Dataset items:
◇ ◇ ◇ ◇ ◇ ◇ ◇
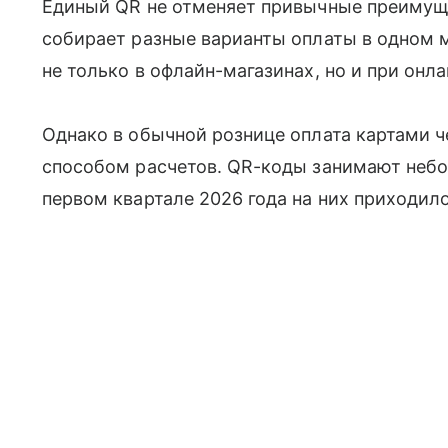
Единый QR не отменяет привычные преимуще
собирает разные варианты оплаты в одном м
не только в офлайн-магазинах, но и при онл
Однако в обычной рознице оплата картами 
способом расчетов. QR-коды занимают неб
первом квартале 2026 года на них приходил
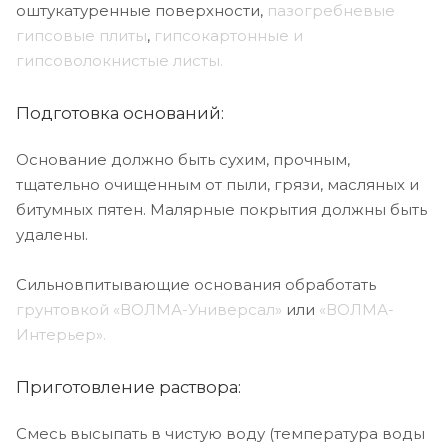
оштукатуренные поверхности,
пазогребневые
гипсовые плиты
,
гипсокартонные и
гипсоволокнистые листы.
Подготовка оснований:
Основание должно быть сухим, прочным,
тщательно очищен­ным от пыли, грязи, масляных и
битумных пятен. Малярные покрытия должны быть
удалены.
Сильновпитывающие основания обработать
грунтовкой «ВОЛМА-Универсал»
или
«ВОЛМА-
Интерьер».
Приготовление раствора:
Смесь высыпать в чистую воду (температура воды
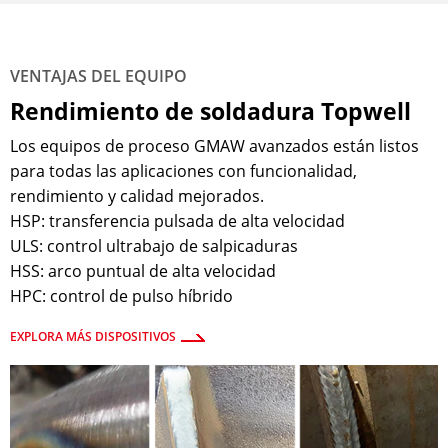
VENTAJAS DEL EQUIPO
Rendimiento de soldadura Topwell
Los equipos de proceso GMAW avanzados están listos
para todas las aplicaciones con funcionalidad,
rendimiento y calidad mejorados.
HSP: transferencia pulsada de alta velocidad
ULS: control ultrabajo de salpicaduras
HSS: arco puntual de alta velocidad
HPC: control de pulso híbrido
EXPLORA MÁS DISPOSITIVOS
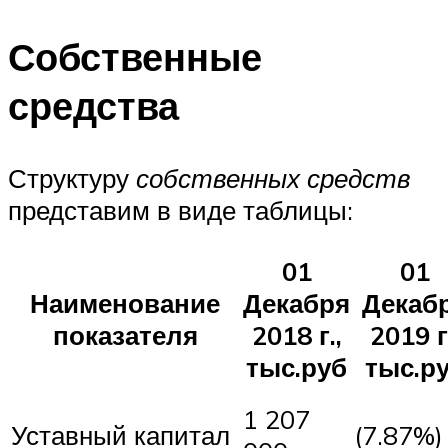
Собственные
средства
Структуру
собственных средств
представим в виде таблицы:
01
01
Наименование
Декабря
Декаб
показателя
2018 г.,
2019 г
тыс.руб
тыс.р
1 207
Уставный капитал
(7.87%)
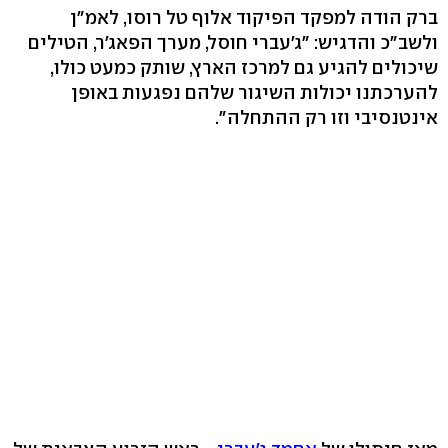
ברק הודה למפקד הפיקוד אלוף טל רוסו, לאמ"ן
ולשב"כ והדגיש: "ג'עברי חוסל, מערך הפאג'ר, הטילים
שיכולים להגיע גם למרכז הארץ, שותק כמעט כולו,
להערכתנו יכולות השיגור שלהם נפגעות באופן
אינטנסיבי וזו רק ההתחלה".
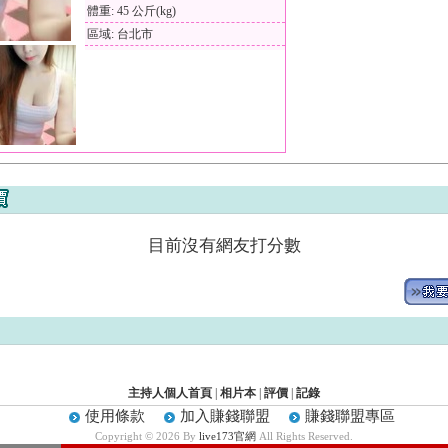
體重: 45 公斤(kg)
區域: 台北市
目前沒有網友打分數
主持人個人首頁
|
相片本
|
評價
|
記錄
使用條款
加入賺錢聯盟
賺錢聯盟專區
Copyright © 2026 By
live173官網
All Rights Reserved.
◇ ◇ ◇ ◇ ◇ ◇ ◇
Once the pictures are removed, reproduce the remaining entries above exactly.

Единый QR не отменяет привычные преимуще
собирает разные варианты оплаты в одном м
не только в офлайн-магазинах, но и при онл
Однако в обычной рознице оплата картами 
способом расчетов. QR-коды занимают неб
первом квартале 2026 года на них приходил
оштукатуренные поверхности,
пазогребневые
гипсовые плиты
,
гипсокартонные и
гипсоволокнистые листы.
Подготовка оснований:
Основание должно быть сухим, прочным,
тщательно очищен­ным от пыли, грязи, масляных и
битумных пятен. Малярные покрытия должны быть
удалены.
Сильновпитывающие основания обработать
грунтовкой «ВОЛМА-Универсал»
или
«ВОЛМА-
Интерьер».
Приготовление раствора:
Смесь высыпать в чистую воду (температура воды
VENTAJAS DEL EQUIPO
Rendimiento de soldadura Topwell
Los equipos de proceso GMAW avanzados están listos
para todas las aplicaciones con funcionalidad,
rendimiento y calidad mejorados.
HSP: transferencia pulsada de alta velocidad
ULS: control ultrabajo de salpicaduras
HSS: arco puntual de alta velocidad
HPC: control de pulso híbrido
EXPLORA MÁS DISPOSITIVOS
Собственные
средства
Структуру
собственных средств
представим в виде таблицы:
01
01
Наименование
Декабря
Декаб
показателя
2018 г.,
2019 г
тыс.руб
тыс.р
1 207
Уставный капитал
(7.87%)
ברק הודה למפקד הפיקוד אלוף טל רוסו, לאמ"ן
ולשב"כ והדגיש: "ג'עברי חוסל, מערך הפאג'ר, הטילים
שיכולים להגיע גם למרכז הארץ, שותק כמעט כולו,
להערכתנו יכולות השיגור שלהם נפגעות באופן
אינטנסיבי וזו רק ההתחלה".
體重: 45 公斤(kg)
區域: 台北市
目前沒有網友打分數
主持人個人首頁
|
相片本
|
評價
|
記錄
使用條款
加入賺錢聯盟
賺錢聯盟專區
Copyright © 2026 By
live173官網
All Rights Reserved.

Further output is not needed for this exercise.